Bad Karma is a potential DDoS threat

Some guy has something he's put out as freeware called the Referrer Karma which gets the referring page and checks to see if it actually has a link to the site referred. If no link to your site exists on the referring page it slams the door on the visitor assuming it's a referrer spammer.

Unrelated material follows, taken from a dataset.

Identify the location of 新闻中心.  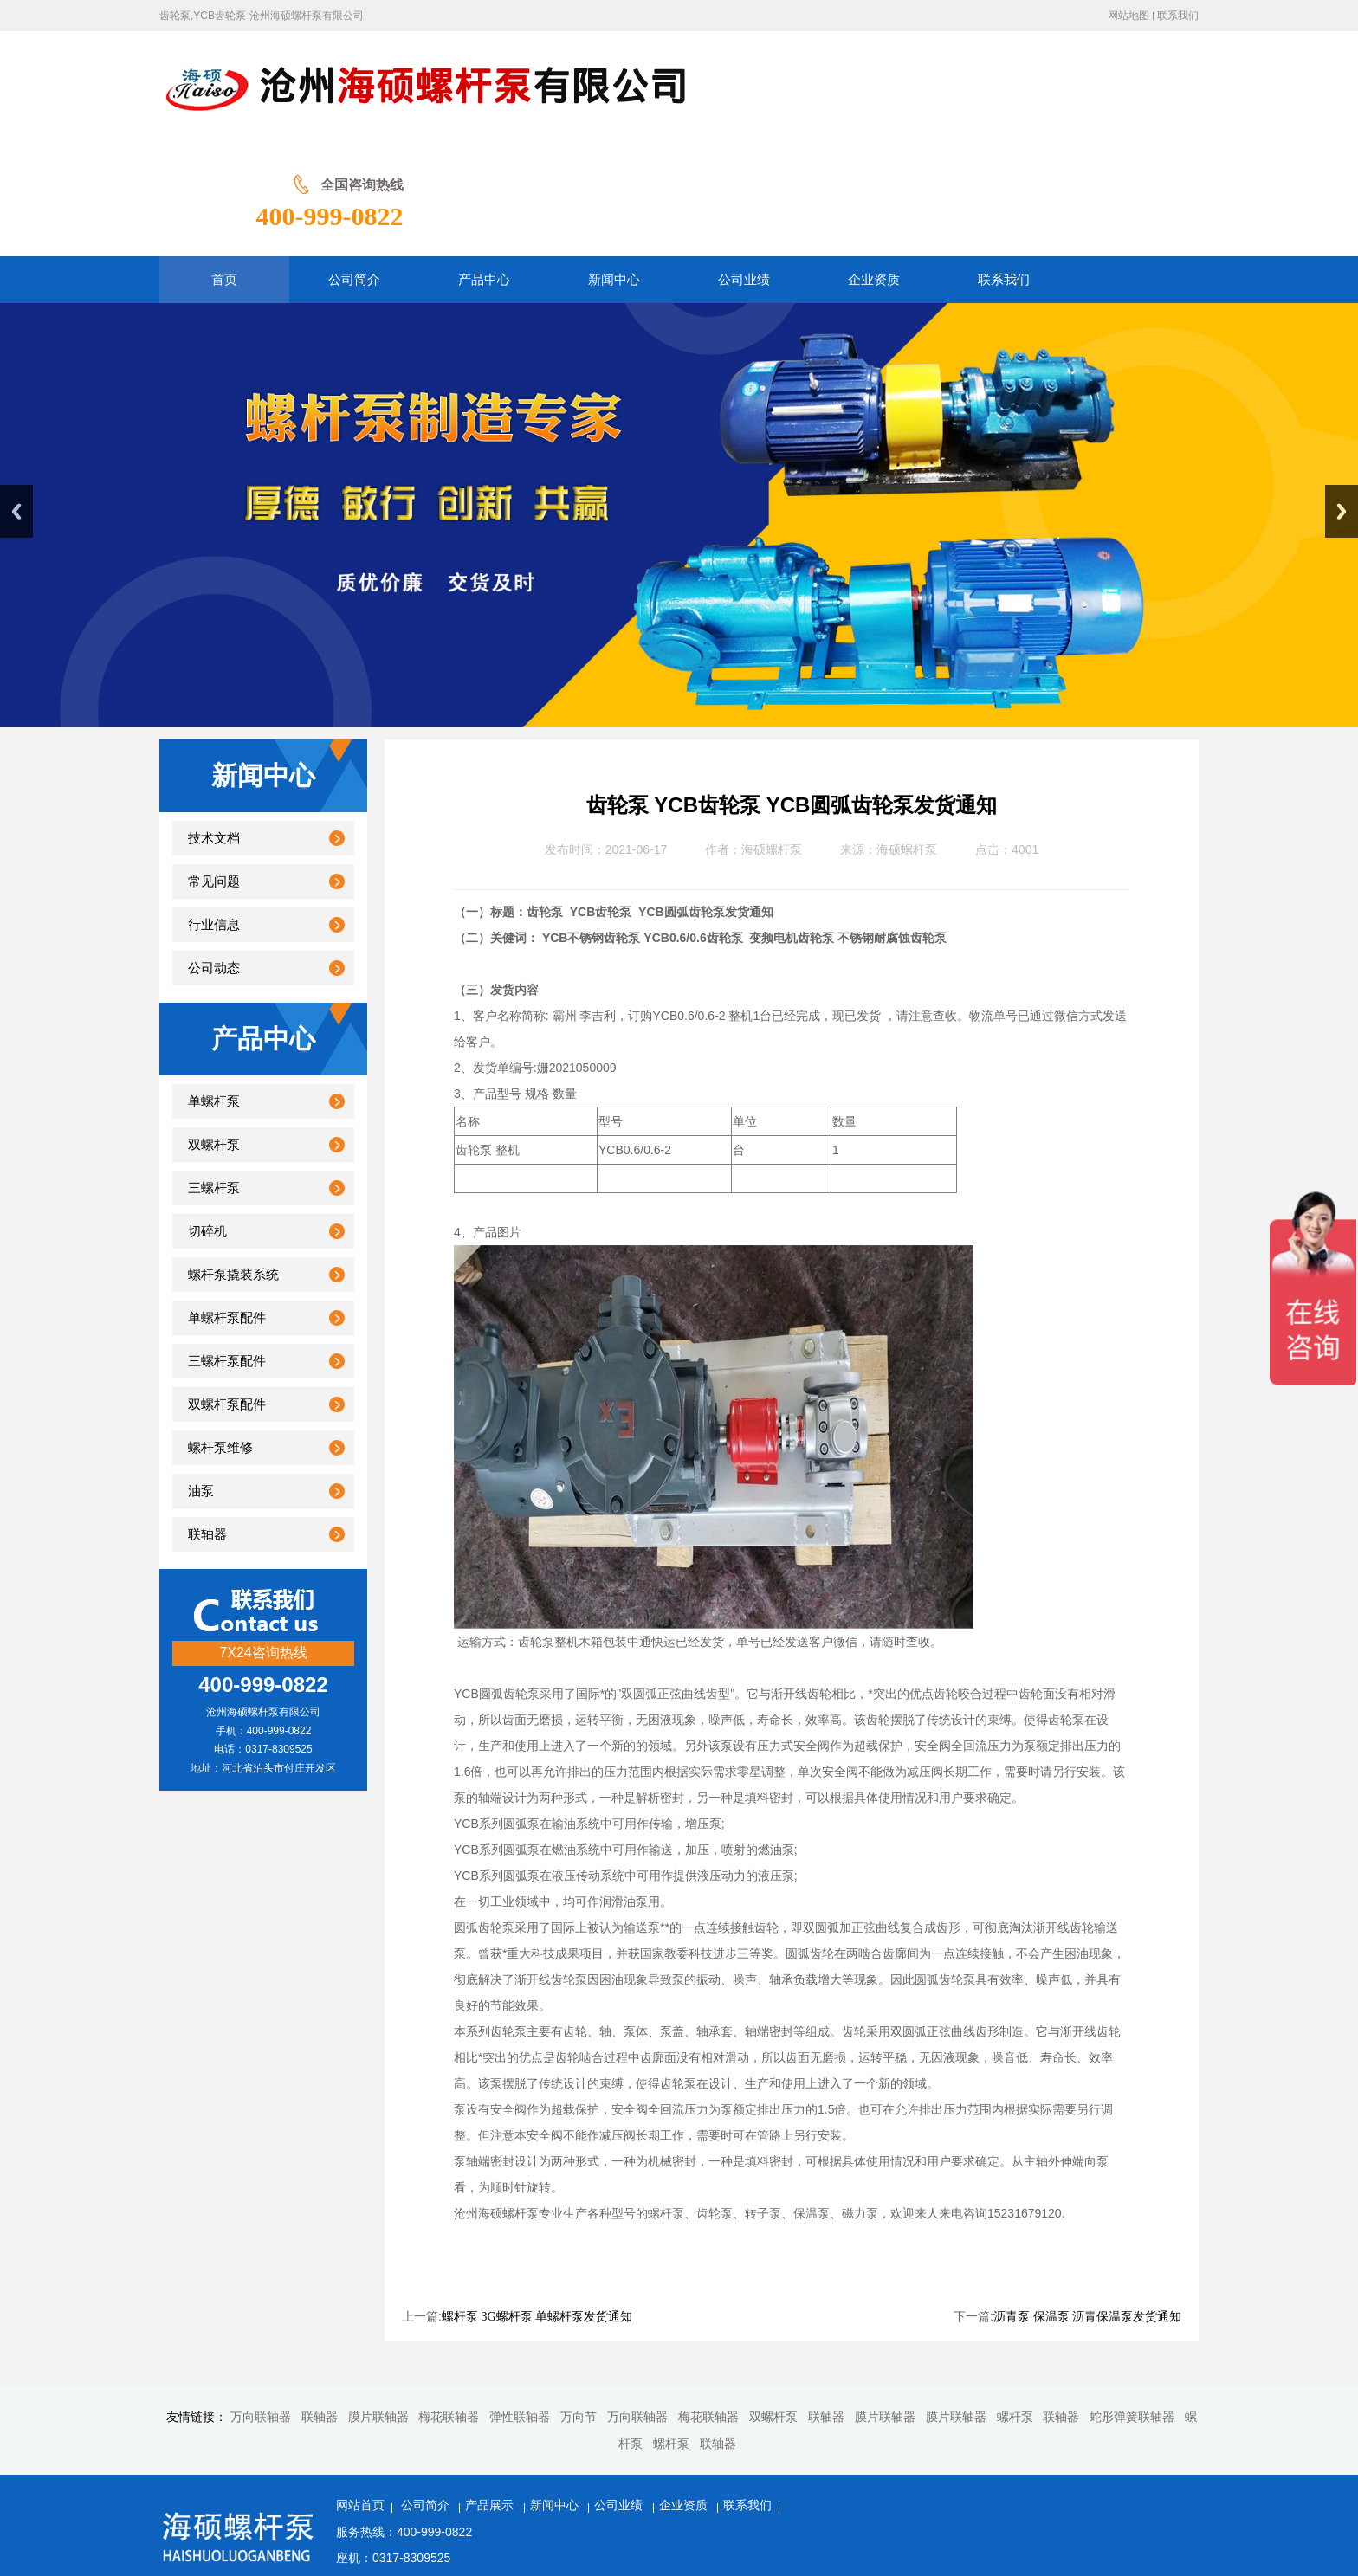 (556, 2392).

Two problems with that approach:

  1. Links that pass thru redirect pages from directories directory sites will fail this test every time as the referrer is the redirect page itself, not a web page with links on it.
  2. Sites that block bots, like mine, toss out error pagess when stupid user agents appear and VOILA! the visitor from my site gets bounced off by this stupid script.
Here's the info:
65.98.116.226
cp5.secserverpros.com.
"Referrer Karma/2.0"
Next, let's explore my concern with potential vulernabilities with Referrer Karma.

If you think about the implementation of Referrer Karma for a minute you'll realize it would allow one kiddie script to potentially pull off a DDoS attack. This could be accomplished by issuing thousands of requests to a bunch of sites running this Referrer Karma and each request containing a faked referrer to the target site you're attacking.

You wouldn't need to wait for the page request to complete, just send out a ton of requests to a bunch of servers and terminate the socket when the websever respondes with data is ready. No need to download the resulting page as Referrer Karma has already done your dirty deed for you by hitting the other site asking for the requested page.

Ask for a few thousand pages in a few seconds from a a bunch of sites using Referrer Karma and step back and watch the fun as the target server melts.

Lack of Intelligence Competence Crawler

Well here's yet another site called the Intelligence Competence Center trying to crawl the web looking for things they can sell they to various industries.

Here's the crawler details:

212.227.103.133
s15208971.onlinehome-server.info.
"iCCrawler (http://www.iccenter.net/bot.htm)"

also...

82.165.39.218
p15197600.pureserver.info
"iCCrawler (http://www.iccenter.net/bot.htm)"

all IPs it's used with my site...

212.227.103.133
212.227.93.221
82.165.39.218
I'm really getting sick and tired of these fucking corporate leeches that keep crawling [pun intended] out of the woodwork.

Sunday, June 11, 2006

HK Creepy Crawler

Been seeing this same bot "Java/1.4.1_04" asking for the same pages from the following IPs multiple times:

210.177.215.25
210.177.215.28
210.177.215.29

Don't know if it's a hosting account or ISP, but it's worth keeping an eye on these IPs.